We walked into the kitchen together and sat down. Suddenly I was nervous. How was I going to do this? Charlie didn't talk much. Would he even share this information with me? Maybe I should just start off with small talk. "So how was your day at work?"
"It was good," Charlie said.
Yup, small talk was not going to work on someone who barely talked. I would have to just ask him outright. "Dad, can I ask you about some students at school. Like if they are trouble makers or anything?"
"Absolutely, I want to keep you safe, Bella," Charlie responded, suddenly very serious.
"Well, I was wondering about Edward Cullen. He just kind of freaked me out the other day. He didn't do anything to me or anything. He just seems, rude…? I don't know…"
Charlie paused for a moment and then leaned forward. "Now don't let those other kids make you think the Cullens are bad people. Those kids never cause issues. The Cullens are just different, but Dr. Cullen is a blessing to the nearby hospital. People should respect him and the work he does more."
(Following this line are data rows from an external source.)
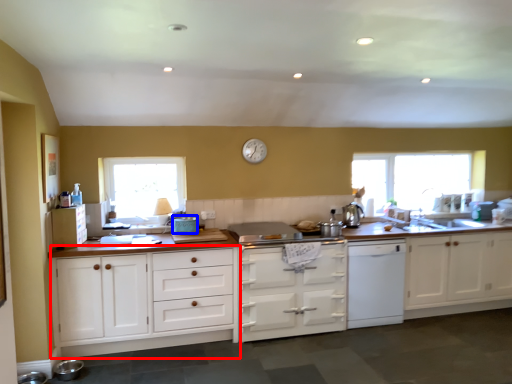 Question: Among these objects, which one is farthest to the camera, cabinetry (highlighted by a red box) or appliance (highlighted by a blue box)?

Choices:
 (A) cabinetry
 (B) appliance

Answer: (B) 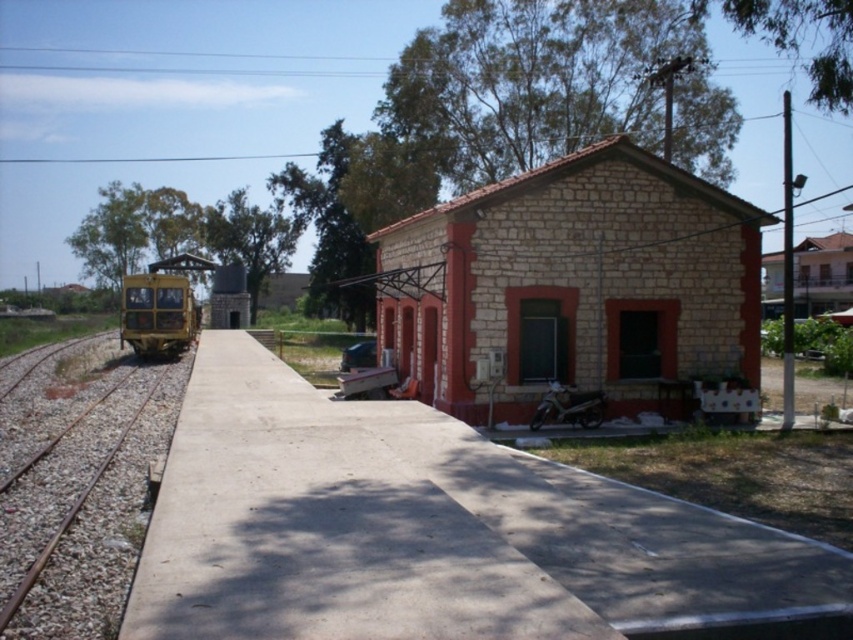 Which is in front, point (189, 637) or point (109, 406)?

Point (189, 637) is more forward.

From the picture: Does concrete platform at center have a greater height compared to brown metal train track at left?

No, concrete platform at center is not taller than brown metal train track at left.

Identify the location of concrete platform at center. This screenshot has height=640, width=853. (434, 532).

Image resolution: width=853 pixels, height=640 pixels. Find the location of `concrete platform at center`. concrete platform at center is located at coordinates (434, 532).

Is concrete platform at center thinner than yellow matte train at left?

In fact, concrete platform at center might be wider than yellow matte train at left.

Can you confirm if concrete platform at center is positioned to the left of yellow matte train at left?

No, concrete platform at center is not to the left of yellow matte train at left.

Locate an element on the screen. The width and height of the screenshot is (853, 640). concrete platform at center is located at coordinates (434, 532).

Is point (390, 413) behind point (666, 317)?

No.

Is the position of concrete platform at center more distant than that of stone brick building at center?

No, concrete platform at center is in front of stone brick building at center.

Is point (440, 500) less distant than point (444, 388)?

That is True.

The width and height of the screenshot is (853, 640). Find the location of `concrete platform at center`. concrete platform at center is located at coordinates (434, 532). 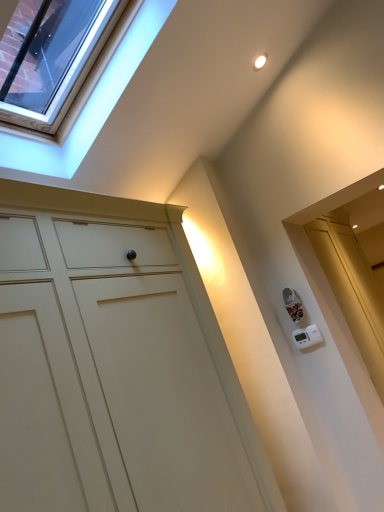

"Oh, okay," I choked out. "I was just wondering."
"No, worries, Bells. Anything else on your mind?" Charlie asked.
"No, that was it."
We finished our food in silence, but neither of us seemed to mind it. When we were done, I put the bowls in the sink and headed upstairs. I fed Atlas and went through my nightly routine quickly. I was exhausted for some reason. As I lay in bed, I couldn't get Edward out of my head. I knew that tonight I would be having nightmares.